Charts-Is-Us

Do's and Don'ts for best results

We would like for you to know some of the things to try to avoid when preparing materials for making a chart. A scanner does not see a picture in the same way that your eye will see it. Your eye can see the entire picture all at once and, therefore, many details can escape your attention. The scanner, on the other hand, can see only a very small dot portion of the picture at any instant, the size of the dot being no larger than one seventy second of an inch square and can be as small as several hundreths of an inch square. Certain kinds of pictures do not give good results when scanned. These include pictures from newspapers, which are made up of small dots which are usually larger than the dot area seen by the scanner at any instant, and another kind of picture which is becoming very popular as a result of modern technology, is a picture printed by using an Ink Jet printer connected to your computer. Ink Jet printers commonly use a technique called "dithering" to fool the eye into thinking that there is more detail and color in the picture than there really is. Dithering results in very fine web-like lines being drawn using various colors in place of solid ink fill. If you examine an Ink Jet picture closely, you can see the dithering lines but when you view the picture at arms length or farther, the lines usually appear to be solid background.

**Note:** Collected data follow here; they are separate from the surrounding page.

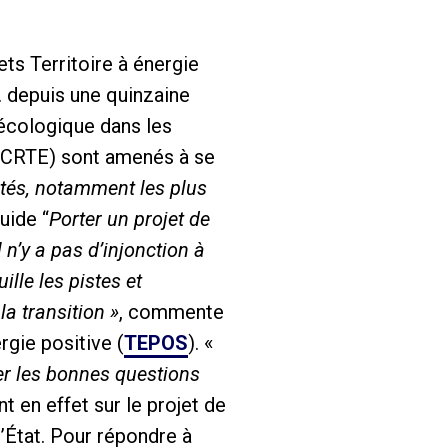
ets Territoire à énergie
… depuis une quinzaine
 écologique dans les
e (CRTE) sont amenés à se
vités, notamment les plus
uide “
Porter un projet de
 n’y a pas d’injonction à
ille les pistes et
a transition »
, commente
rgie positive (
TEPOS
). «
ser les bonnes questions
t en effet sur le projet de
l’État. Pour répondre à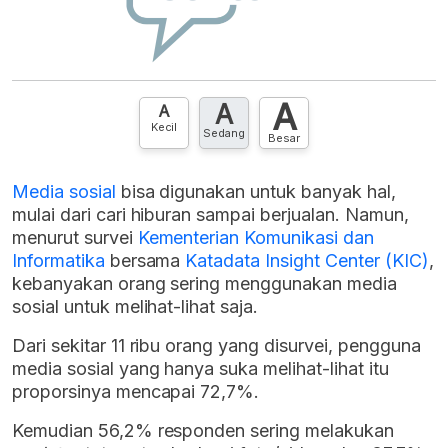
A
A
A
Kecil
Sedang
Besar
Media sosial
bisa digunakan untuk banyak hal,
mulai dari cari hiburan sampai berjualan. Namun,
menurut survei
Kementerian Komunikasi dan
Informatika
bersama
Katadata Insight Center (KIC)
,
kebanyakan orang sering menggunakan media
sosial untuk melihat-lihat saja.
Dari sekitar 11 ribu orang yang disurvei, pengguna
media sosial yang hanya suka melihat-lihat itu
proporsinya mencapai 72,7%.
Kemudian 56,2% responden sering melakukan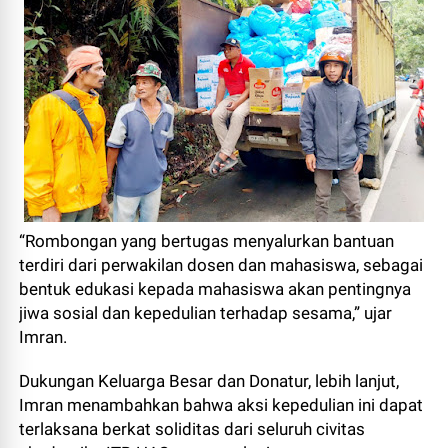
“Rombongan yang bertugas menyalurkan bantuan
terdiri dari perwakilan dosen dan mahasiswa, sebagai
bentuk edukasi kepada mahasiswa akan pentingnya
jiwa sosial dan kepedulian terhadap sesama,” ujar
Imran.
Dukungan Keluarga Besar dan Donatur, lebih lanjut,
Imran menambahkan bahwa aksi kepedulian ini dapat
terlaksana berkat soliditas dari seluruh civitas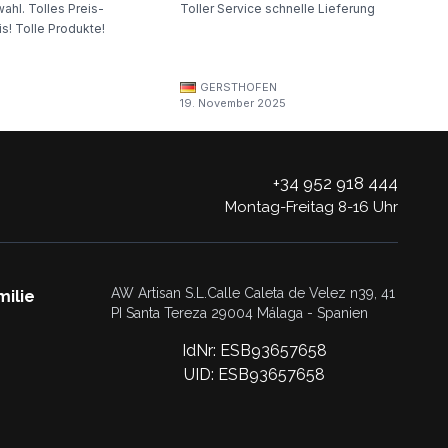
ahl. Tolles Preis-
Toller Service schnelle Lieferung
s! Tolle Produkte!
GERSTHOFEN
19. November 2025
+34 952 918 444
Montag-Freitag 8-16 Uhr
AW Artisan S.L.Calle Caleta de Velez n39, 41
milie
PI Santa Tereza 29004 Málaga - Spanien
IdNr: ESB93657658
UID: ESB93657658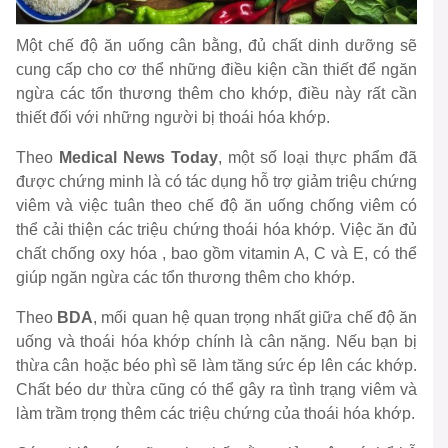
Một chế độ ăn uống cân bằng, đủ chất dinh dưỡng sẽ
cung cấp cho cơ thể những điều kiện cần thiết để ngăn
ngừa các tổn thương thêm cho khớp, điều này rất cần
thiết đối với những người bị thoái hóa khớp.
Theo
Medical News Today
, một số loại thực phẩm đã
được chứng minh là có tác dụng hỗ trợ giảm triệu chứng
viêm và việc tuân theo chế độ ăn uống chống viêm có
thể cải thiện các triệu chứng thoái hóa khớp. Việc ăn đủ
chất chống oxy hóa , bao gồm vitamin A, C và E, có thể
giúp ngăn ngừa các tổn thương thêm cho khớp.
Theo
BDA
, mối quan hệ quan trọng nhất giữa chế độ ăn
uống và thoái hóa khớp chính là cân nặng. Nếu bạn bị
thừa cân hoặc béo phì sẽ làm tăng sức ép lên các khớp.
Chất béo dư thừa cũng có thể gây ra tình trạng viêm và
làm trầm trọng thêm các triệu chứng của thoái hóa khớp.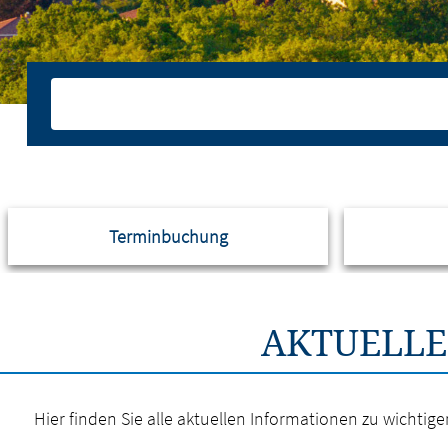
Terminbuchung
AKTUELLE
Hier finden Sie alle aktuellen Informationen zu wichti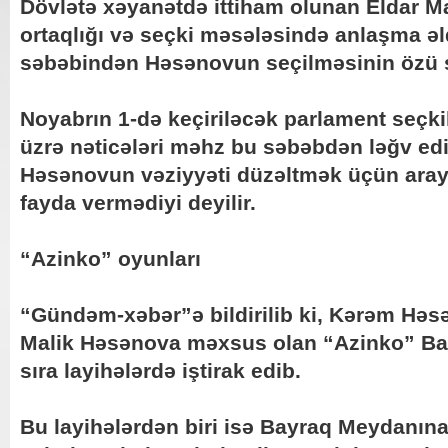
Dövlətə xəyanətdə ittiham olunan Eldar 
ortaqlığı və seçki məsələsində anlaşma əl
səbəbindən Həsənovun seçilməsinin özü s
Noyabrın 1-də keçiriləcək parlament seçkil
üzrə nəticələri məhz bu səbəbdən ləğv ed
Həsənovun vəziyyəti düzəltmək üçün araya
fayda vermədiyi deyilir.
“Azinko” oyunları
“Gündəm-xəbər”ə bildirilib ki, Kərəm Həs
Malik Həsənova məxsus olan “Azinko” Bakı
sıra layihələrdə iştirak edib.
Bu layihələrdən biri isə Bayraq Meydanına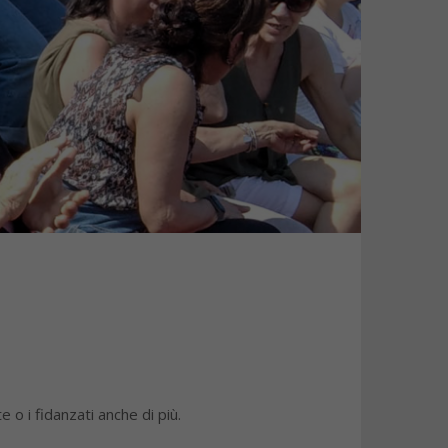
e o i fidanzati anche di più.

Because the area seen by the sanner at any time is so small, it can see between some lines either totally, or might see the edges of two adjacent lines. If the adjacent lines are not of the same color, the color of the dot seen by the computer might be influenced by both colors. Such dots, when converted to stitches in a cross-stitch picture can show up as speckles of a color that was not really there in the original picture. And any speckles that show up in the cross-stitch result will be the size of at least one stitch. It can be very upsetting to see your favorite picture containing these speckles. About the only way to avoid these speckles is to avoid using pictures that are dithered. Glossy sharp photographs or magazine pictures printed on glossy paper work very well. If, for example, you wished to have a chart made from a picture taken from a postage stamp, it would be best just to send us the stamp rather than to try to create an enlarged copy printed by ink jet, because we can adjust our sanning dot to be so small that we can make the result appear that it was made from a normal size photograph - and there won't be any speckles caused by dithering. And we WILL return the stamp to you. Greeting cards usually work well also.

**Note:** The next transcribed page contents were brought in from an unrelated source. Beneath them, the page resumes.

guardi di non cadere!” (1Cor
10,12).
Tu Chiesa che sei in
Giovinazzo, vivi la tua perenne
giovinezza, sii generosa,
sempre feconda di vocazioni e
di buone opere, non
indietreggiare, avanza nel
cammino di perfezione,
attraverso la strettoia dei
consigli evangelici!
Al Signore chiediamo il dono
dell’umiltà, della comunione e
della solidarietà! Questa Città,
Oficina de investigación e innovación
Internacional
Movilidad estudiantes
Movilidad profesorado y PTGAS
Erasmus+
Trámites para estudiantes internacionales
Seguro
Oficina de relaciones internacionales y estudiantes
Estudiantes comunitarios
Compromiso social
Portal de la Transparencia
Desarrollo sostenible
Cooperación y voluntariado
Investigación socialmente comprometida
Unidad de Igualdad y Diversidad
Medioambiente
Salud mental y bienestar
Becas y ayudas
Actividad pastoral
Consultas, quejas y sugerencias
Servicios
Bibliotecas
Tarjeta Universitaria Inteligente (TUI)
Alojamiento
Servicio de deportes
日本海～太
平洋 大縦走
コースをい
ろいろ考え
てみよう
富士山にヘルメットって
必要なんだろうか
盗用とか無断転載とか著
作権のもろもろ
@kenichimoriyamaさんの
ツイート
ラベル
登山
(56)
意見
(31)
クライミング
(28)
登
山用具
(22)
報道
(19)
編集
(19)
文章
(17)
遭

Another matter that should be mentioned has to to with the desired size of the finished work in terms of stitch count. If a picture contains a lot of detail, the finished chart should contain quite a few stitches in width and height because detail requires significant numbers of stitches. If you look at some of the samples which we show, you will notice that they contain a fair amount of detail, and that they are fairly large in terms of stitch dimensions, the majority being more than 200 stitches wide.

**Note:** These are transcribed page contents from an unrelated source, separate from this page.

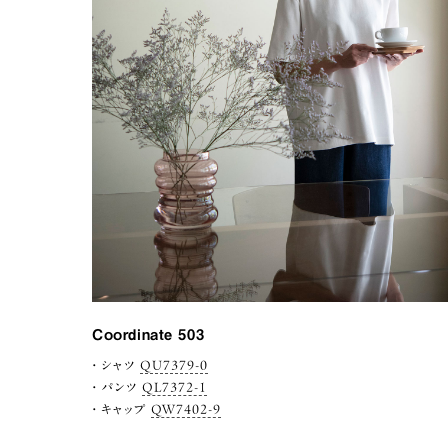
Coordinate 503
シャツ
QU7379-0
パンツ
QL7372-1
キャップ
QW7402-9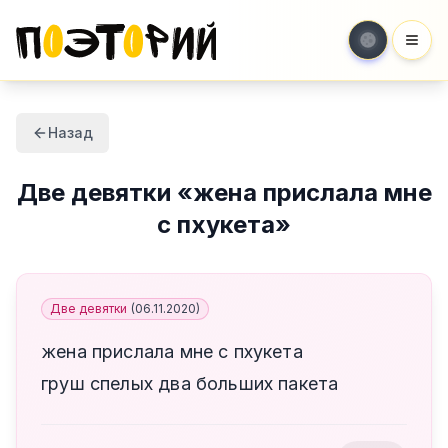
Мен
Назад
Две девятки
«
жена прислала мне
с пхукета
»
Две девятки
(
06.11.2020
)
жена прислала мне с пхукета
груш спелых два больших пакета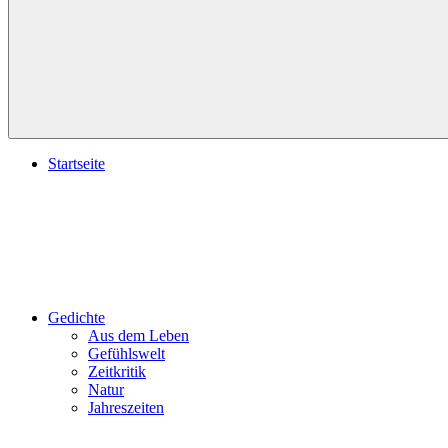
Startseite
Gedichte
Aus dem Leben
Gefühlswelt
Zeitkritik
Natur
Jahreszeiten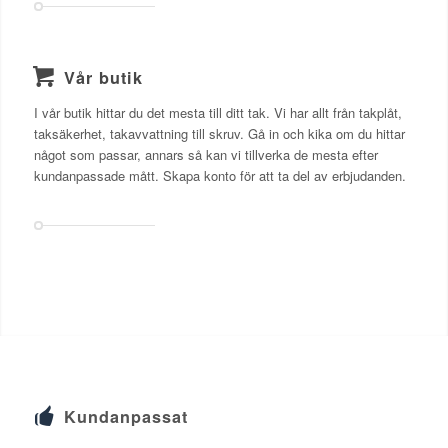
Vår butik
I vår butik hittar du det mesta till ditt tak. Vi har allt från takplåt,
taksäkerhet, takavvattning till skruv. Gå in och kika om du hittar
något som passar, annars så kan vi tillverka de mesta efter
kundanpassade mått. Skapa konto för att ta del av erbjudanden.
Kundanpassat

If we receive an order for which we feel that our customer might not be satisfied with some aspect of the finished result, for example if we feel that the customer might not be satisfied with the amount of detail obtainable when we make the chart according to the customers specifications, we can temporarily create a private web page to contain the result and then e-mail the customer instructions on how to view the page so that the customer can give us the OK to complete the chart or the customer can modify, or even cancel the order, if the customer feels that satisfaction cannot be obtained.
We want your business but we want YOU to be satisfied with the results.